Thursday, August 26, 2010

Welcome Guest Blogger Author Laurie Alice Eakes!


I Could Be Anything If Only I Knew What It was
by Laurie Alice Eakes


click HERE to read an excerpt
This is the name of a book I read back several years ago when I nearly had my MA in creative writing and knew I needed a real job until I got published and then started making enough to live on. Basic premise: We don’t get what we want or where we’re going because we haven’t a clue what we want or where we’re going.

My needs were simple—I wanted a job where I got on the train and went to an office like everyone else around me in the hyperkinetic DC Metropolitan Area. Wasn’t quite sure what I’d do in that office, but… Well, I was facile with words and decent with other aspects. The point was—I could do a number of jobs.

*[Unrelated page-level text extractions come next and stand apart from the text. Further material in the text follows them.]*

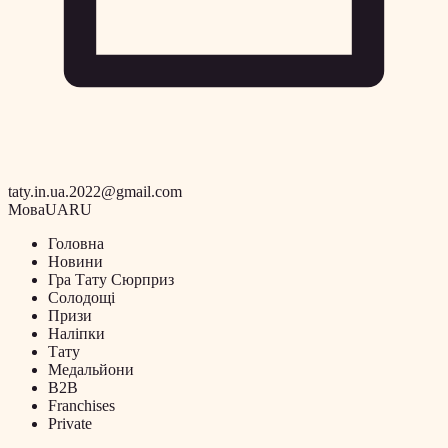
taty.in.ua.2022@gmail.com
Мова
UA
RU
Головна
Новини
Гра Тату Сюрприз
Солодощі
Призи
Наліпки
Тату
Медальйони
B2B
Franchises
Private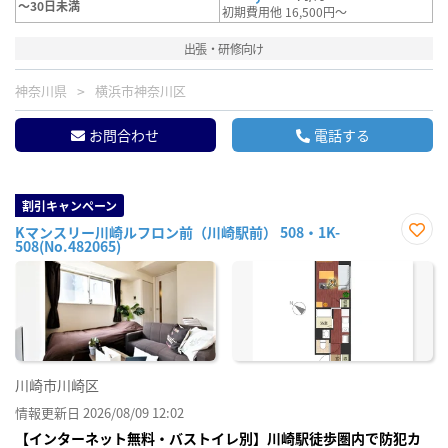
～30日未満
初期費用他 16,500円～
出張・研修向け
神奈川県
横浜市神奈川区
お問合わせ
電話する
割引キャンペーン
Kマンスリー川崎ルフロン前（川崎駅前） 508・1K-
508(No.482065)
お気
に入
り登
録
川崎市川崎区
情報更新日 2026/08/09 12:02
【インターネット無料・バストイレ別】川崎駅徒歩圏内で防犯カ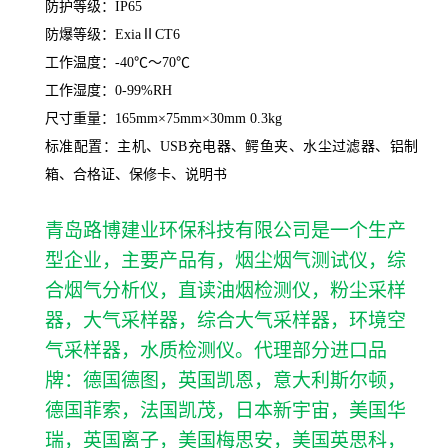
防护等级：
IP65
防爆等级：ExiaⅡCT
6
工作温度：
-40℃～70℃
工作湿度：
0-9
9
%RH
尺寸重量：
165
mm×
75
mm×
30
mm
0.3kg
标准配置：主机、USB充电器、鳄鱼夹、水尘过滤器、铝制
箱、合格证、保修卡、说明书
青岛路博建业环保科技有限公司是一个生产
型企业，主要产品有，烟尘烟气测试仪，综
合烟气分析仪，直读油烟检测仪，粉尘采样
器，大气采样器，综合大气采样器，环境空
气采样器，水质检测仪。代理部分进口品
牌：德国德图，英国凯恩，意大利斯尔顿，
德国菲索，法国凯茂，日本新宇宙，美国华
瑞，英国离子，美国梅思安，美国英思科，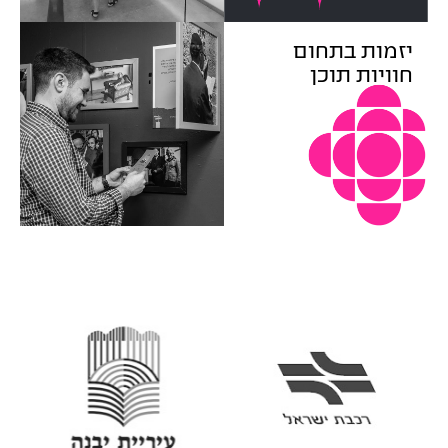
יזמות בתחום
חוויות תוכן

I ended up in Human Resources at a huge corporation and hated every minute, from the horrendous commute, to the office politics, to the boring and tedious job. But that’s another post.

My point is that women now can pretty much be whatever they want from carpenters to astronauts, city council women, to Supreme Court justices. Our foremothers, however, could only be wives and mothers, maybe companions, governesses, cooks, servants. Right?

Of course. We’ve all read how downtrodden women were in history, that they swept out the dug-out or helped haul the plow, cleaned the house in heels and pearls, and took care of the children, theirs if they were lucky enough to get a husband, someone else’s if they weren’t.

Not.

Not only, that is.

While writing the manuscript that is now my fifth book to release, I realized that all my heroines had careers or wanted some vocation besides wife and mother. Hmm. Was I making a huge historical error? I went back to notes from when I was a history grad student and to many of my sources, many of which were original documents, and realized that, no, I wasn’t being historically inaccurate. I could have been if I handled situations incorrectly, but I wasn’t.

Let me say something here that goes against the grain of contemporary historical thinking—the Industrial Revolution robbed women of independence.

Before the mechanization of most industries beginning in the eighteenth century, families worked together. Their home was their place of business. The wife, the children, and the father worked together to build their product, from furniture, to fabric, to cutlery. Money came into the home and stayed in the home with the family. The wife knew how much her husband made, probably even took the actual pay and tucked it into its safe place to pay the butcher, the baker, the candlestick maker. Then machines came along and could produce faster and cheaper. Cottage industry died. Men went out to work. Women stayed home with the children. Men got paid at the end of the week and stopped at the tavern on their way home. He might or might not give his wife what was left over.
Money grew scarce in the family. Children went out to work at too young an age. The wife sometimes took in laundry or did some cooking for others, but it wasn’t much. Men lost pride in their work because they had little control over the end result of a machine-produced product…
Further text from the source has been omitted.